Demikian juga dengan makanan dan minuman bagi jiwa kita. Banyak buku filosofi dan psikologi menawarkan ‘solusi’ mengatasi stres dan depresi, makanan dan minuman yang rohani. Tetapi kita perlu sangat waspada dan berhati-hati, jangan sampai tertipu dengan damai yang palsu dan sementara. Seperti makanan lezat dan minuman yang rasanya menyegarkan, efek jangka panjangnya malah bisa memperparah penyakit.

Juga, agama-agama berlomba-lomba memberikan makanan yang, katanya, rohani dan menyegarkan jiwa. Bahkan ada yang mengaku nabi yang menuliskan kitab yang lebih sempurna, ternyata mengajarkan kekerasan untuk melampiaskan stres dan depresinya. Atau bahkan sampai melakukan bunuh diri sambil membunuh banyak orang juga, katanya akan mendapatkan kebahagiaan yang kekal.

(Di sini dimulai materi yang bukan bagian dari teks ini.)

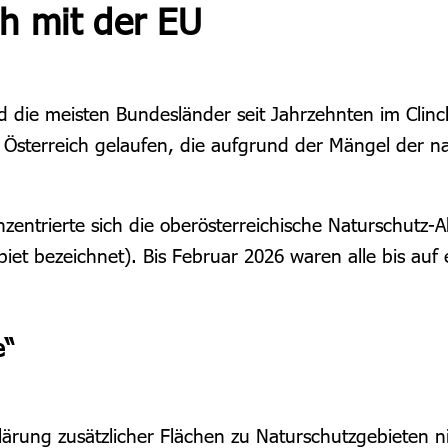
ch mit der EU
 die meisten Bundesländer seit Jahrzehnten im Clinc
 Österreich gelaufen, die aufgrund der Mängel der n
nzentrierte sich die oberösterreichische Naturschutz
iet bezeichnet). Bis Februar 2026 waren alle bis auf 
e“
klärung zusätzlicher Flächen zu Naturschutzgebieten n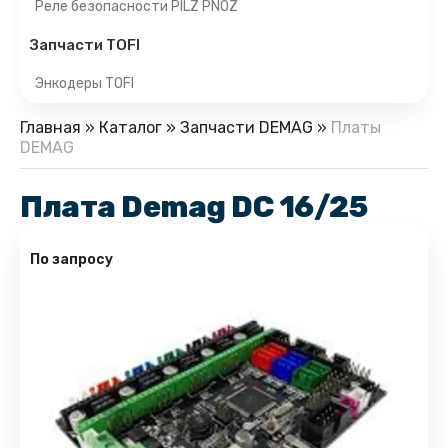
Реле безопасности PILZ PNOZ
Запчасти TOFI
Энкодеры TOFI
Главная
»
Каталог
»
Запчасти DEMAG
»
Платы
DEMAG
Плата Demag DC 16/25
По запросу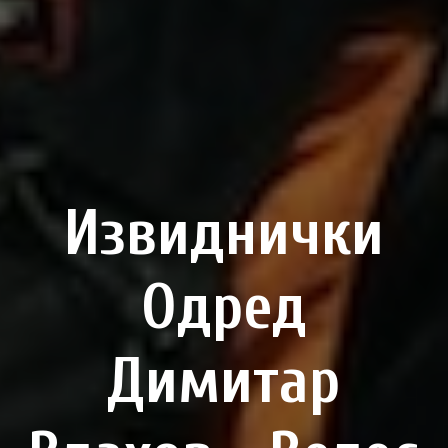
Извиднички
Одред
Димитар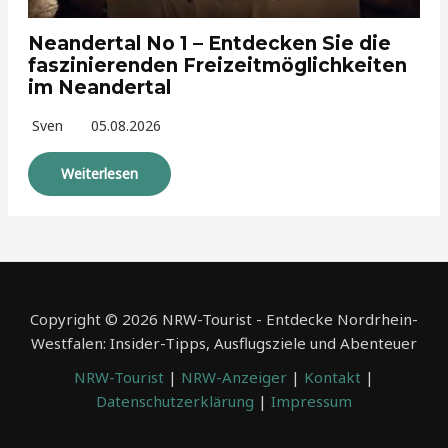
Neandertal No 1 – Entdecken Sie die
faszinierenden Freizeitmöglichkeiten
im Neandertal
Sven
05.08.2026
Weiterlesen
Copyright © 2026 NRW-Tourist - Entdecke Nordrhein-
Westfalen: Insider-Tipps, Ausflugsziele und Abenteuer
NRW-Tourist
|
NRW-Anzeiger
|
Kontakt
|
Datenschutzerklärung
|
Impressum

Waspada dan berhati-hatilah! Seperti Coca-cola yang memang terasa menyegarkan, tetapi jangka panjangnya memberikan efek sebaliknya, merusak. Demikian juga dengan Agama Coca-cola, bisa saja memberikan perasaaan damai sentosa untuk sementara waktu. Bahkan beberapa orang ‘kecanduan’ dengan ritual-ritual ibadah yang memberikan rasa damai yang palsu dan sementara. Seperti juga disebut dengan cukup tepat oleh Karl Marx, ” Die Religion … ist das Opium des Volkes,” (Religion is the opium of the people, Agama adalah opium bagi masyarakat.) Ya, banyak agama menjual ritual-ritual (yoga, meditasi, spiritualisme, puterin kotak, macam-macam gaya sembah, dsb.) yang memang bisa memberikan rasa tenang damai yang sementara. Seperti opium, orang-orang akan terus kembali lagi untuk melakukan ritual-ritual tersebut (bahkan, seperti opium, seringkali ritualnya harus dibayar sangat mahal) agar mendapatkan rasa tenang dan damai yang mereka inginkan.

Kolose 2
16. Karena itu janganlah kamu biarkan orang menghukum kamu mengenai makanan dan minuman atau mengenai hari raya, bulan baru ataupun hari Sabat;
17. semuanya ini hanyalah bayangan dari apa yang harus datang, sedang wujudnya ialah Kristus.
18. Janganlah kamu biarkan kemenanganmu digagalkan oleh orang yang pura-pura merendahkan diri dan beribadah kepada malaikat, serta berkanjang pada penglihatan-penglihatan dan tanpa alasan membesar-besarkan diri oleh pikirannya yang duniawi,
19. sedang ia tidak berpegang teguh kepada Kepala, dari mana seluruh tubuh, yang ditunjang dan diikat menjadi satu oleh urat-urat dan sendi-sendi, menerima pertumbuhan ilahinya.
20. Apabila kamu telah mati bersama-sama dengan Kristus dan bebas dari roh-roh dunia, mengapakah kamu menaklukkan dirimu pada rupa-rupa peraturan, seolah-olah kamu masih hidup di dunia:
21. jangan jamah ini, jangan kecap itu, jangan sentuh ini;
22. semuanya itu hanya mengenai barang yang binasa oleh pemakaian dan hanya menurut perintah-perintah dan ajaran-ajaran manusia.
23. Peraturan-peraturan ini, walaupun nampaknya penuh hikmat dengan ibadah buatan sendiri, seperti merendahkan diri, menyiksa diri, tidak ada gunanya selain untuk memuaskan hidup duniawi.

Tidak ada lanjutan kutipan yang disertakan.